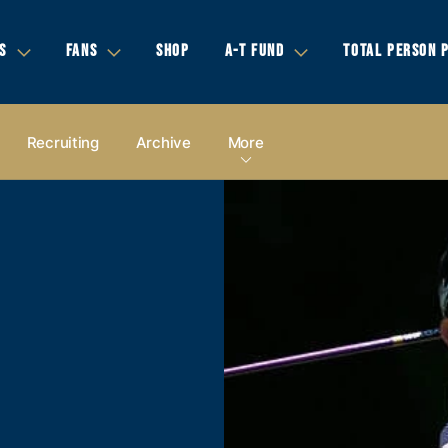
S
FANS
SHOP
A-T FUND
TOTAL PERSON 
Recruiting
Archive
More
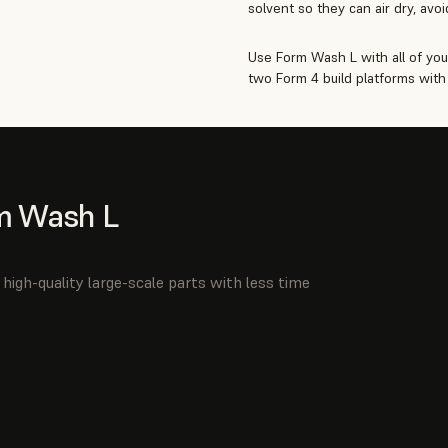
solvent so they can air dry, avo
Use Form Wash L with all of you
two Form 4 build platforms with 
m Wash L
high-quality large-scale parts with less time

--------------------------------

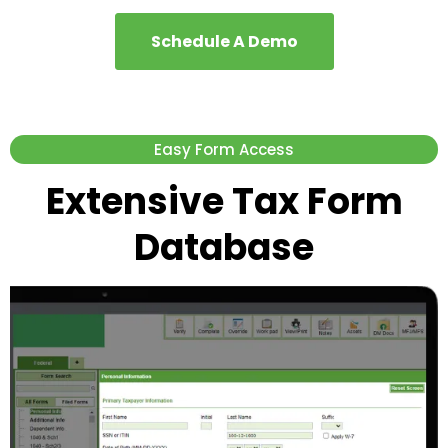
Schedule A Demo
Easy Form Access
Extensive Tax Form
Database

--------------------------------

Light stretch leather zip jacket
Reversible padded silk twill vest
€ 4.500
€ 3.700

--------------------------------

For every line in the data above that holds "Wash", return the line itself.

Use Form Wash L with all of you
m Wash L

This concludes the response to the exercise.